Continuing to disapprove of her son’s philosophical, religious, and romantic choices, Monica drove Augustine’s common-law wife and son out of his life and arranged his marriage to a 10-year-old heiress whose family adhered to a more austere form of Christianity. Eventually, a conversation with a close friend led Augustine to conclude that his association with the Manicheans had made him self-centered and indulgent, had scattered his attention amongst too many earthly pleasures. Galvanized by that conversation, as well as by his mother’s death, Augustine read the Bible and decided to surrender both his life and his love to Christ. With a renewed sense of focus, Augustine would spend the rest of his life writing, teaching, and serving the early Church as a bishop and theologian.

Chapter 8 Analysis

Augustine’s life functions as an example of surrendering one’s passions to the love of something higher—the love of God, the love of community, the love of a cause greater than oneself. Similar to Marshall’s institutional-mindedness and passion for serving his country, Augustine exemplifies the kind of love that extended to not just his contemporary religious and philosophical thinkers and the people he served as a bishop, but also to the entirety of Western society that has been influenced by his writings centuries later. Augustine’s love has been so far-reaching that modern-day Christianity would not be the same without it, in particular the Catholic Church, whose adherents revere him as a saint. Augustine’s love has not only been far-reaching, but life-changing and comforting to millions who have felt as directionless as Augustine once did himself: “[Augustine] started with the belief that he could control his own life. He had to renounce that, to sink down into a posture of openness and surrender” (212).
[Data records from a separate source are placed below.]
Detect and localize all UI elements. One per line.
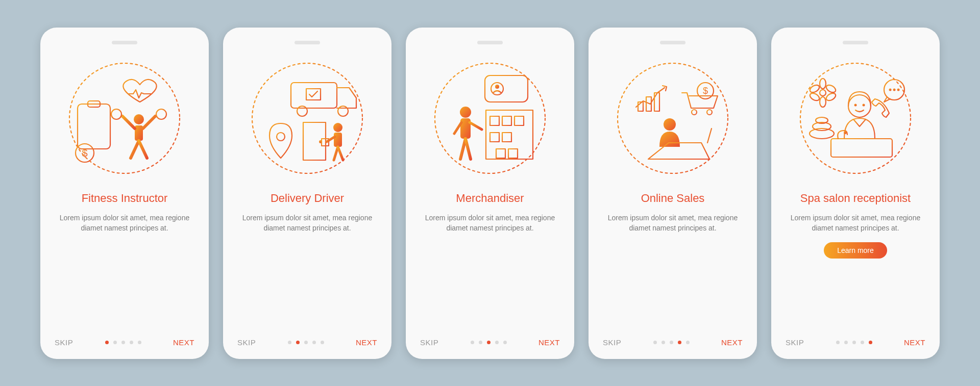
learn-more-button[interactable]: Learn more <box>824 242 887 259</box>
svg-point-72 <box>820 90 826 96</box>
onboarding-screen: $ Online Sales Lorem ipsum dolor sit ame… <box>589 28 757 359</box>
merchandiser-icon <box>420 55 560 182</box>
svg-point-67 <box>707 110 712 115</box>
svg-point-18 <box>252 63 362 173</box>
screen-title: Online Sales <box>603 191 743 205</box>
delivery-driver-icon <box>237 55 377 182</box>
svg-point-38 <box>495 85 499 89</box>
svg-line-11 <box>131 141 139 158</box>
dot <box>503 341 507 344</box>
onboarding-screen: Merchandiser Lorem ipsum dolor sit amet,… <box>406 28 574 359</box>
svg-point-26 <box>277 133 285 141</box>
next-button[interactable]: NEXT <box>904 338 925 347</box>
page-indicator <box>288 341 324 344</box>
svg-rect-52 <box>502 116 511 125</box>
next-button[interactable]: NEXT <box>721 338 743 347</box>
screen-title: Delivery Driver <box>237 191 377 205</box>
dot <box>686 341 690 344</box>
svg-rect-48 <box>486 110 533 159</box>
svg-line-32 <box>338 147 343 160</box>
spa-receptionist-icon <box>786 55 925 182</box>
dot <box>861 341 864 344</box>
svg-line-47 <box>454 122 461 134</box>
dot <box>321 341 324 344</box>
svg-point-75 <box>808 83 820 93</box>
dot <box>113 341 117 344</box>
dot <box>471 341 474 344</box>
dot <box>670 341 673 344</box>
svg-rect-30 <box>334 133 342 147</box>
svg-point-76 <box>825 83 837 93</box>
svg-point-9 <box>134 114 144 124</box>
svg-point-90 <box>897 88 900 91</box>
phone-speaker <box>843 41 868 44</box>
svg-point-68 <box>664 118 676 131</box>
page-indicator <box>471 341 507 344</box>
online-sales-icon: $ <box>603 55 743 182</box>
dot <box>105 341 109 344</box>
page-indicator <box>105 341 141 344</box>
svg-point-89 <box>893 88 896 91</box>
skip-button[interactable]: SKIP <box>603 338 621 347</box>
svg-point-74 <box>820 97 826 107</box>
screen-title: Spa salon receptionist <box>786 191 925 205</box>
svg-point-73 <box>820 79 826 89</box>
skip-button[interactable]: SKIP <box>237 338 256 347</box>
skip-button[interactable]: SKIP <box>420 338 438 347</box>
screen-description: Lorem ipsum dolor sit amet, mea regione … <box>786 213 925 234</box>
phone-speaker <box>112 41 137 44</box>
page-indicator <box>653 341 690 344</box>
dot <box>653 341 657 344</box>
screen-description: Lorem ipsum dolor sit amet, mea regione … <box>420 213 560 234</box>
svg-rect-57 <box>508 149 518 158</box>
screen-title: Fitness Instructor <box>55 191 194 205</box>
dot <box>662 341 665 344</box>
svg-point-58 <box>618 63 728 173</box>
next-button[interactable]: NEXT <box>538 338 560 347</box>
svg-line-13 <box>122 116 135 128</box>
phone-speaker <box>477 41 503 44</box>
dot <box>312 341 316 344</box>
svg-rect-55 <box>502 133 511 142</box>
next-button[interactable]: NEXT <box>173 338 194 347</box>
skip-button[interactable]: SKIP <box>786 338 804 347</box>
svg-point-83 <box>854 104 857 106</box>
svg-point-82 <box>848 95 871 117</box>
dot <box>288 341 291 344</box>
svg-line-45 <box>465 139 471 159</box>
next-button[interactable]: NEXT <box>356 338 377 347</box>
svg-point-86 <box>844 131 847 134</box>
dot <box>138 341 141 344</box>
svg-point-84 <box>863 104 865 106</box>
onboarding-screen: Delivery Driver Lorem ipsum dolor sit am… <box>223 28 391 359</box>
screen-title: Merchandiser <box>420 191 560 205</box>
dot <box>479 341 482 344</box>
svg-rect-51 <box>490 116 499 125</box>
dot <box>304 341 308 344</box>
svg-text:$: $ <box>703 86 708 96</box>
skip-button[interactable]: SKIP <box>55 338 73 347</box>
dot <box>678 341 681 344</box>
svg-rect-56 <box>496 149 505 158</box>
dot <box>130 341 133 344</box>
dot <box>495 341 499 344</box>
dot <box>487 341 491 344</box>
svg-rect-85 <box>831 139 892 157</box>
svg-line-31 <box>334 147 338 160</box>
dot <box>121 341 125 344</box>
svg-point-77 <box>808 91 820 101</box>
onboarding-screen: Spa salon receptionist Lorem ipsum dolor… <box>771 28 940 359</box>
svg-point-78 <box>825 91 837 101</box>
screen-description: Lorem ipsum dolor sit amet, mea regione … <box>237 213 377 234</box>
svg-line-14 <box>143 116 155 128</box>
svg-point-88 <box>889 88 892 91</box>
onboarding-screen: $ Fitness Instructor Lorem ipsum dolor s… <box>40 28 209 359</box>
screen-description: Lorem ipsum dolor sit amet, mea regione … <box>603 213 743 234</box>
dot <box>844 341 848 344</box>
svg-line-12 <box>139 141 147 158</box>
svg-point-66 <box>692 110 697 115</box>
screen-description: Lorem ipsum dolor sit amet, mea regione … <box>55 213 194 234</box>
phone-speaker <box>295 41 320 44</box>
dot <box>869 341 872 344</box>
svg-rect-54 <box>490 133 499 142</box>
Augustine and his mother, Monica, serve as the dual character-focus of this chapter. The average Catholic may not be aware of the full extent of his foibles and struggles; they may certainly not have had exposure to the presence and influence of Monica in Augustine’s life. Mother and son influenced each other in complex ways, neither wholly positive nor wholly negative. Augustine would not have achieved his level of soul-searching epiphany without Monica’s constant attempts to direct his life, and Monica’s later years and death would not have been as filled with peace and reassurance if Augustine had not been able to reassure her that his soul-searching had led to a new depth of faith and purpose.

North Africa in the 300s AD—specifically the part that is modern-day Algeria—and the center of the Roman Empire’s government and commerce, the Italian peninsula, serve as the backdrop for Augustine’s life story. Few periods in history, and few ancient societies, have captured modern imagination as thoroughly as the Roman Empire in its sprawling complexity. Augustine’s experience of Christianity is inseparable from his life and times, as the span of his life was fraught with competing Christian sects also coming into conflict with pagan traditions and philosophical schools that were still thriving. Without access and exposure to the Empire’s rich and complex religious and philosophical culture, Augustine’s writings might not have been as diverse and accessible as they have been to many of the different sects of modern Christianity—and to non-Christian religious thinkers, as well.